Gluten Intolerance: Is it Real?
I’m sure you’ve noticed over the last several years the rise in discussion about “gluten intolerance”. More parents are looking into gluten-free alternatives for their family. More people announce that they are intolerant to gluten, although they were not tested or diagnosed. So the real questions are: is gluten intolerance actually real or just a popular thing to say you have? If it is real, what does it look like? And, how do I know if I have it or not?

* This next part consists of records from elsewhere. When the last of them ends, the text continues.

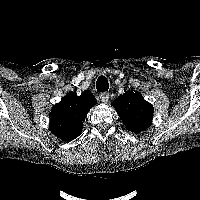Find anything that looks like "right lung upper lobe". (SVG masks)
I'll list each match as a JSON object with an SVG mask.
<instances>
[{
    "label": "right lung upper lobe",
    "mask_w": 200,
    "mask_h": 200,
    "mask_svg": "<svg viewBox=\"0 0 200 200\" xmlns=\"http://www.w3.org/2000/svg\"><path fill=\"white\" fill-rule=\"evenodd\" d=\"M95 103L96 99L89 91L79 96L74 92L63 97L50 113V130L63 141L76 138L83 128L82 122Z\"/></svg>",
    "instance_id": "right-lung-upper-lobe-1"
}]
</instances>
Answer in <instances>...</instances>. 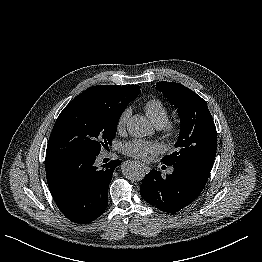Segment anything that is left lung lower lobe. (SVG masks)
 Wrapping results in <instances>:
<instances>
[{
    "mask_svg": "<svg viewBox=\"0 0 262 262\" xmlns=\"http://www.w3.org/2000/svg\"><path fill=\"white\" fill-rule=\"evenodd\" d=\"M209 175L210 170L195 167H174L173 173L166 177L152 170L142 180L140 194L161 211L175 213L199 196Z\"/></svg>",
    "mask_w": 262,
    "mask_h": 262,
    "instance_id": "left-lung-lower-lobe-1",
    "label": "left lung lower lobe"
}]
</instances>
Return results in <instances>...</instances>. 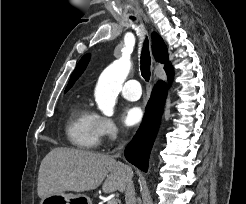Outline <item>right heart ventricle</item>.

Firstly, we must provide a definition for gluten intolerance. It is not a food allergy. You should not confuse an intolerance with having an allergic reaction to something. Gluten intolerance is a physical condition that occurs in your stomach. So to answer the first question, yes, gluten intolerance is very real and I’ll share some numbers shortly to back that claim up. Essentially, undigested (as a result from poor quality and over synthesized grain) gluten proteins stick to your intestines and the body doesn’t recognize the substance. It treats it as a foreign invader, irritating the affected area. The proteins flatten out cells called microvilli that stick out from your intestines to absorb the nutrients from your food. When those microvilli are covered up, you have less surface area to absorb those nutrients. Therefore, your body actually goes through a state of malnutrition called malabsorption, which can cause side effects like chronic fatigue, neurological disorders, nutrient deficiencies, anemia, nausea, skin rashes, depression, and more. I’m positive you, the reader, have experienced one or more of those symptoms.

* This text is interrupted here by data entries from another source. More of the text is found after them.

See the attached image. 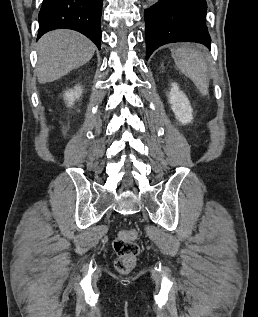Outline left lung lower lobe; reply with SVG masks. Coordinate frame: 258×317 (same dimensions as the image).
Here are the masks:
<instances>
[{
    "label": "left lung lower lobe",
    "instance_id": "obj_1",
    "mask_svg": "<svg viewBox=\"0 0 258 317\" xmlns=\"http://www.w3.org/2000/svg\"><path fill=\"white\" fill-rule=\"evenodd\" d=\"M206 14V0H161L146 9V60L167 43L197 42L210 48Z\"/></svg>",
    "mask_w": 258,
    "mask_h": 317
}]
</instances>
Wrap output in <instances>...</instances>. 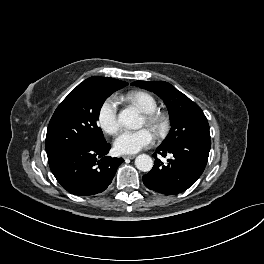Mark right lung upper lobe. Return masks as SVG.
<instances>
[{"instance_id":"obj_1","label":"right lung upper lobe","mask_w":264,"mask_h":264,"mask_svg":"<svg viewBox=\"0 0 264 264\" xmlns=\"http://www.w3.org/2000/svg\"><path fill=\"white\" fill-rule=\"evenodd\" d=\"M86 80H103V81H111V82L120 83V84L126 83V82H123L121 80H116V79L108 78V77H100V76L90 77Z\"/></svg>"}]
</instances>
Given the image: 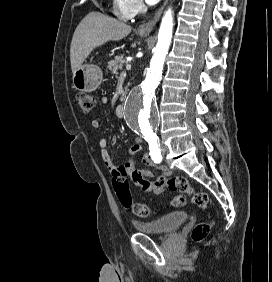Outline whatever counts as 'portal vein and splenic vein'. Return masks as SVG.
I'll list each match as a JSON object with an SVG mask.
<instances>
[{
  "mask_svg": "<svg viewBox=\"0 0 272 282\" xmlns=\"http://www.w3.org/2000/svg\"><path fill=\"white\" fill-rule=\"evenodd\" d=\"M131 69V64H127L126 65V70H130ZM126 72L124 71V72H122V74H125Z\"/></svg>",
  "mask_w": 272,
  "mask_h": 282,
  "instance_id": "portal-vein-and-splenic-vein-1",
  "label": "portal vein and splenic vein"
}]
</instances>
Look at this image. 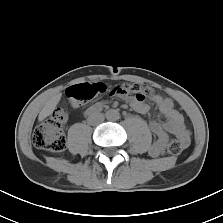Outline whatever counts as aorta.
I'll return each mask as SVG.
<instances>
[{"instance_id": "1", "label": "aorta", "mask_w": 223, "mask_h": 223, "mask_svg": "<svg viewBox=\"0 0 223 223\" xmlns=\"http://www.w3.org/2000/svg\"><path fill=\"white\" fill-rule=\"evenodd\" d=\"M106 118L110 121H115L119 118V113L116 110H108L106 112Z\"/></svg>"}]
</instances>
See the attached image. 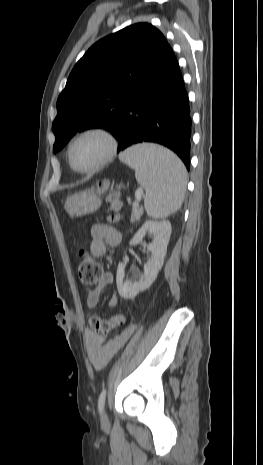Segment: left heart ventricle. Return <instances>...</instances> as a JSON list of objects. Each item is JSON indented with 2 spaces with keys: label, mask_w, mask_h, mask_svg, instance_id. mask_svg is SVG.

If you choose to remove gluten from your diet as many have recently, it gives the stomach a chance to heal. Depending on the severity of the intolerance, whether it’s just a mild sensitivity or celiac disease, it may be possible to consume grains that aren’t as processed as most we eat today. Others may not be as lucky. The stomach heals but the body may never allow for them to tolerate gluten. This usually occurs in those that have a genetic disorder that causes that sensitivity.

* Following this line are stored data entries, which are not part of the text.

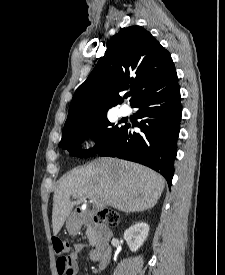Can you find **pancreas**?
Listing matches in <instances>:
<instances>
[{
	"instance_id": "pancreas-1",
	"label": "pancreas",
	"mask_w": 225,
	"mask_h": 275,
	"mask_svg": "<svg viewBox=\"0 0 225 275\" xmlns=\"http://www.w3.org/2000/svg\"><path fill=\"white\" fill-rule=\"evenodd\" d=\"M91 244H94L95 242V235H94V230L91 226H88L87 232H86Z\"/></svg>"
}]
</instances>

There are multiple theories as to how this sensitivity can be passed down through genes. Our environment and diet can affect how our genes and traits function. Some people may possess an unidentified gene that causes their immune system to think an undigested piece of gluten protein is invading the system. Another theory is that some people who eat gluten may have dysbiosis, damaged gut flora, from antibiotic use or consuming indigestible foods. Feeding infants grains before they are able to digest them may raise the risk for this condition. Low nutrient diets also may interfere with the body’s ability to suppress immune cells that are capable of attacking proteins.
Surveys suggest that 1 out of 133 people in the general population is gluten intolerant. Just a decade ago, those numbers were 1 in 2500 worldwide. That’s an astronomical rise over such a short period of time. That number may never go down but it’s up to you on whether or not you want that number to continue rising. When you feed your children food that’s nearly impossible to digest, you cause that statistic to rise. I don’t need to go into detail on what those foods are, I know you’re well aware of what they all are. Taking practical, hard steps is the only solution to a problem like this that requires effort.